• _Work to be completed_: Reproduce the entries below exactly, but only from the line containing "La somme des" to the line containing "Choix des matériaux : durabilité et", inclusive.
┌─ Data to use
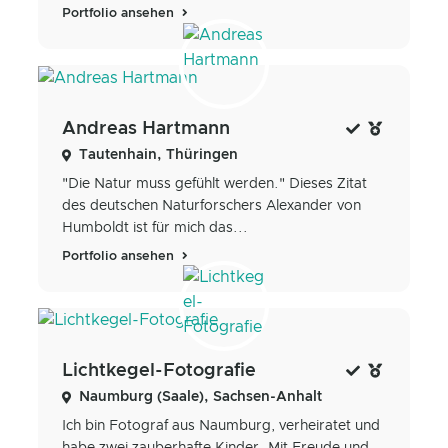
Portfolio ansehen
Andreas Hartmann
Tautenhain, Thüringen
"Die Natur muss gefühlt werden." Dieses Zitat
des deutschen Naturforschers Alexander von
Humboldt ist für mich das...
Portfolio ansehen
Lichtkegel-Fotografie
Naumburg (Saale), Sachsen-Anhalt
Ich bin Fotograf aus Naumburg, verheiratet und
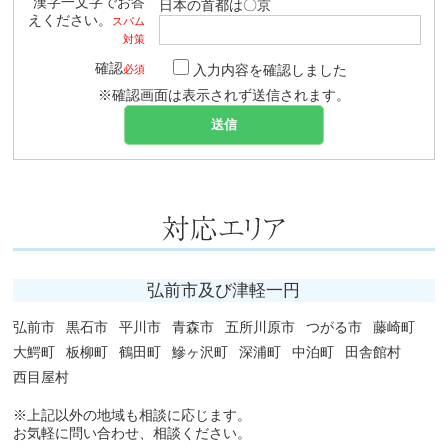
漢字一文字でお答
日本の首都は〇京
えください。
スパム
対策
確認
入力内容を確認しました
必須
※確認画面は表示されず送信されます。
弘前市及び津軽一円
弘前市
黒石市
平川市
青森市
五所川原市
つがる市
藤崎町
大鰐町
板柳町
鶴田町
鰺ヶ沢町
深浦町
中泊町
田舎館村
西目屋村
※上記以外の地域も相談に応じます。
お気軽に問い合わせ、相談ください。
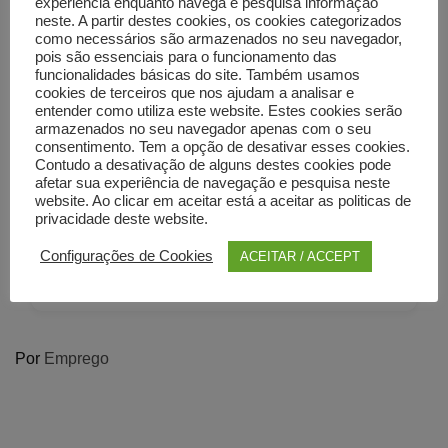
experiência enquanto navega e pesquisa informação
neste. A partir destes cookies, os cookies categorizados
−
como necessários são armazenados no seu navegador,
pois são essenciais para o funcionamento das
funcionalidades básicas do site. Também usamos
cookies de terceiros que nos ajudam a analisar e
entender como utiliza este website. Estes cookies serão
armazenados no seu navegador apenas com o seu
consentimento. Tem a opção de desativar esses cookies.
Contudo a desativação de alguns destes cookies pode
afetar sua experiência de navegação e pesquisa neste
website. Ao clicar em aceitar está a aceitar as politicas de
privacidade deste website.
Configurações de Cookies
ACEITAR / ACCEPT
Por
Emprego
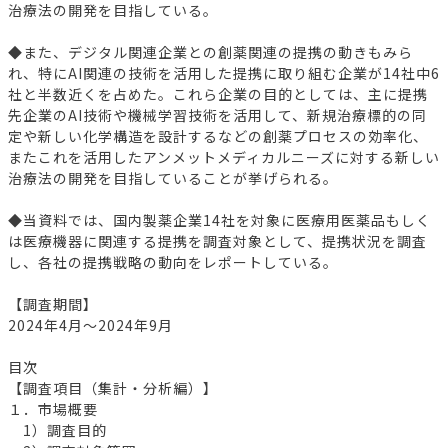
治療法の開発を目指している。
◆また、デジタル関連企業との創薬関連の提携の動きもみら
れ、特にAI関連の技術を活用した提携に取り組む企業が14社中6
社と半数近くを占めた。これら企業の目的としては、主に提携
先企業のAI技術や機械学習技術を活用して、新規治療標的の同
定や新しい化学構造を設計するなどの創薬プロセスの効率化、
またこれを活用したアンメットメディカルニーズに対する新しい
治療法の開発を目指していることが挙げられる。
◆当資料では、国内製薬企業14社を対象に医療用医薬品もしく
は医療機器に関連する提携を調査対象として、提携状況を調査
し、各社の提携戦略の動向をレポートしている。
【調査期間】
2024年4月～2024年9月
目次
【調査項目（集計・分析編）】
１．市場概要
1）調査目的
└─
┌─ Data to use
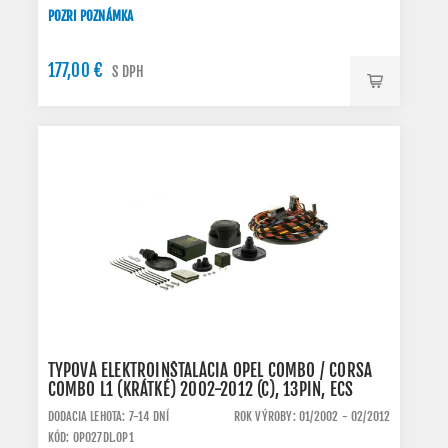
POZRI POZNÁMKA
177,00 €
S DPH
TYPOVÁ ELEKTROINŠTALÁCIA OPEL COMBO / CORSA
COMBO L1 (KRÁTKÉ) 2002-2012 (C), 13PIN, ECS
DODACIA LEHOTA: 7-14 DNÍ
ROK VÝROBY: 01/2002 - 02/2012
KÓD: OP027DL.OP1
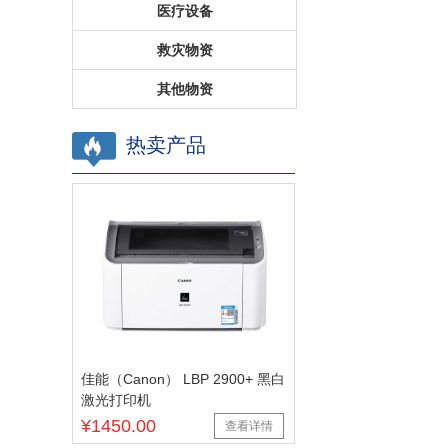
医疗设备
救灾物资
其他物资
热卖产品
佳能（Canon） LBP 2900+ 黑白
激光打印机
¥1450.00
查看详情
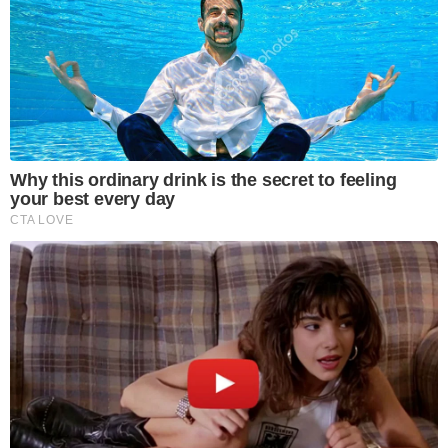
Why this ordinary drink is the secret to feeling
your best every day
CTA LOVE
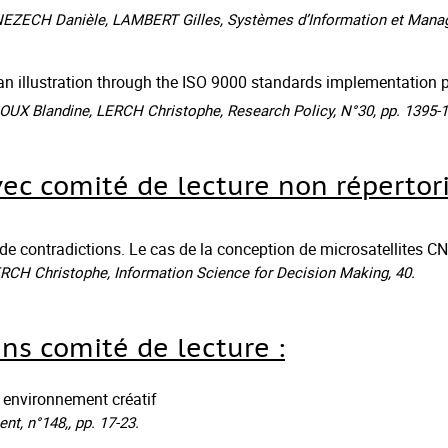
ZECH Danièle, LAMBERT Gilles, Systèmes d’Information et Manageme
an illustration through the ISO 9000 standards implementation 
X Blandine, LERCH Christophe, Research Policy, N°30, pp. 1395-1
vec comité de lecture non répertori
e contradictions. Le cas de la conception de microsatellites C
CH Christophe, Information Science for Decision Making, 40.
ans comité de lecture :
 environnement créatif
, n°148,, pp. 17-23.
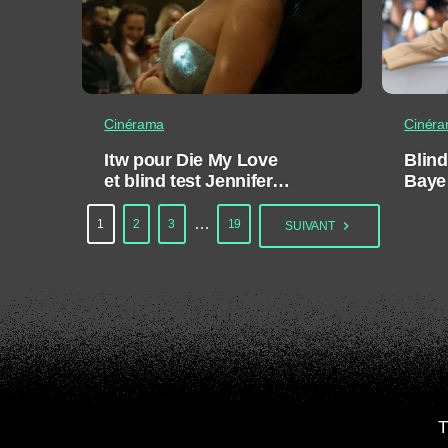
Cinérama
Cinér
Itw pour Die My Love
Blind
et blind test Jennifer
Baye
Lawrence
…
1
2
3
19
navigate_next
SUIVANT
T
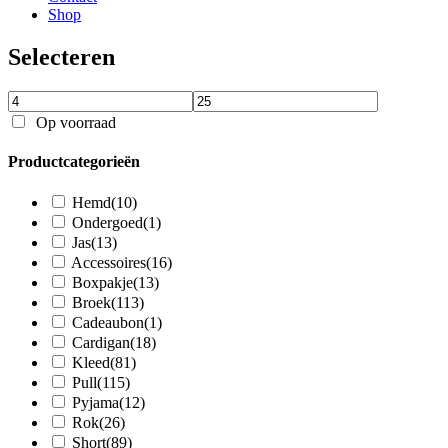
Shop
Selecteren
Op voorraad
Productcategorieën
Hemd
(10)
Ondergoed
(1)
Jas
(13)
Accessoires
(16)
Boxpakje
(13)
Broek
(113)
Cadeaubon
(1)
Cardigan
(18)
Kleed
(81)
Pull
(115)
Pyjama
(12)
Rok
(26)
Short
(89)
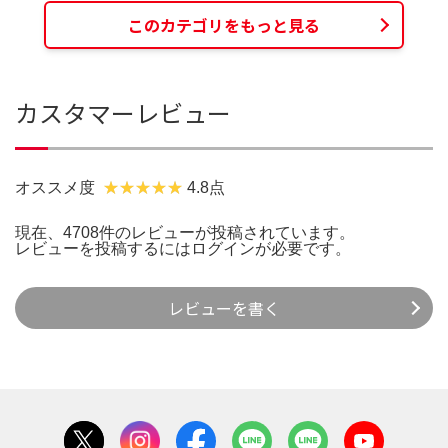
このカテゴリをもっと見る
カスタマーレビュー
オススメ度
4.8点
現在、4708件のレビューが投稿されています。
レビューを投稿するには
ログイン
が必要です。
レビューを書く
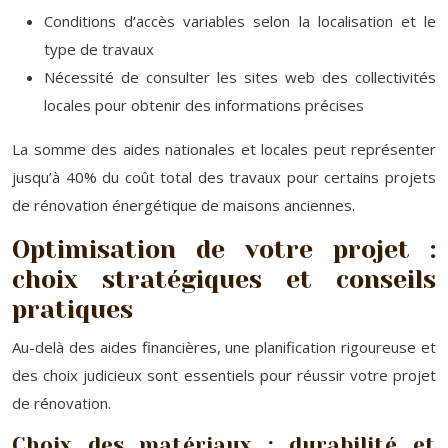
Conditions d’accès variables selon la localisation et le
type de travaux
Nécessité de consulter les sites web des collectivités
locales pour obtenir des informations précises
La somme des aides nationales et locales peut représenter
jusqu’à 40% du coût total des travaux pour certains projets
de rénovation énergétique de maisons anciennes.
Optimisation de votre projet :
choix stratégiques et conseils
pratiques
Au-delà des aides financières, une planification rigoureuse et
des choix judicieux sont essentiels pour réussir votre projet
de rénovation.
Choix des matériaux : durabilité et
└─
• _Answer space_:
La somme des aides nationales et locales peut représenter
jusqu’à 40% du coût total des travaux pour certains projets
de rénovation énergétique de maisons anciennes.
Optimisation de votre projet :
choix stratégiques et conseils
pratiques
Au-delà des aides financières, une planification rigoureuse et
des choix judicieux sont essentiels pour réussir votre projet
de rénovation.
Choix des matériaux : durabilité et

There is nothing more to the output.